Submitted to: Frontiers in Genetics
Publication Type: Peer Reviewed Journal
Publication Acceptance Date: 1/25/2018
Publication Date: 2/26/2018
Citation: Keel, B.N., Snelling, W.M. 2018. Comparison of Burrows-Wheeler transform-based mapping algorithms used in high-throughput whole-genome sequencing: application to Illumina data for livestock genomes. Frontiers in Genetics. 9:35. https://doi.org/10.3389/fgene.2018.00035.
Interpretive Summary: Ongoing developments and cost decreases in next-generation sequencing (NGS) technologies have led to an increase in their application, which has greatly enhanced the fields of genetics and genomics. The evolution of NGS has been paralleled by the development of software to analyze the increasing quantity of data being produced. A fundamental step in the analysis of NGS data is the alignment of the sequence reads to a reference genome. Efficient alignment of reads with high accuracy is very important because it determines the global quality of downstream analyses. Currently, there are more than 60 different programs available for aligning reads to a reference genome. Hence, choosing an appropriate alignment tool has proven to be a challenging task. ARS scientists have used simulated NGS data to evaluate the computational efficiency and accuracy of three aligners that are widely used in analyses involving large mammalian genomes. The results show that there is not a single alignment tool that is ideal in all scenarios but rather the choice of aligner should be driven by the application and sequencing technology.

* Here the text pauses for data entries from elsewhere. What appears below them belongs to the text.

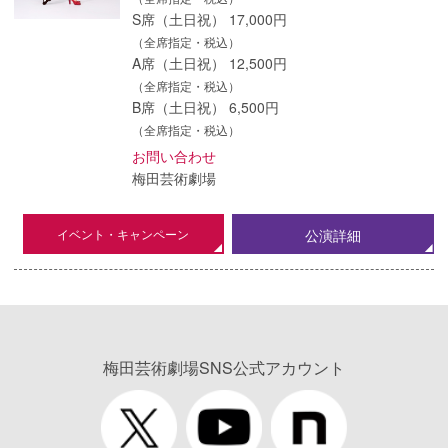
S席（土日祝） 17,000円
（全席指定・税込）
A席（土日祝） 12,500円
（全席指定・税込）
B席（土日祝） 6,500円
（全席指定・税込）
お問い合わせ
梅田芸術劇場
イベント・キャンペーン
公演詳細
梅田芸術劇場SNS公式アカウント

This work provides ARS scientists and other researchers with guidelines for selecting an accurate and efficient alignment tool for Illumina sequencing data of large mammalian genomes, which should boost the quality of subsequent data analyses.
Technical Abstract: Ongoing developments and cost decreases in next-generation sequencing (NGS) technologies have led to an increase in their application, which has greatly enhanced the fields of genetics and genomics. Mapping sequence reads onto a reference genome is a fundamental step in the analysis of NGS data. Efficient alignment of the reads onto the reference genome with high accuracy is very important because it determines the global quality of downstream analyses. In this study, we evaluate the performance of three Burrows-Wheeler transform-based mappers, BWA, Bowtie2, and HISAT2, in the context of paired-end Illumina whole-genome sequencing of livestock, using simulated sequence data sets with varying sequence read lengths, insert sizes, and levels of genomic coverage, as well as five real data sets. The mappers were evaluated based on two criteria, computational resource/time requirements and robustness of mapping. Our results show that BWA and Bowtie2 tend to be more robust than HISAT2, while HISAT2 was significantly faster and used less memory than both BWA and Bowtie2. We conclude that there is not a single mapper that is ideal in all scenarios but rather the choice of alignment tool should be driven by the application and sequencing technology.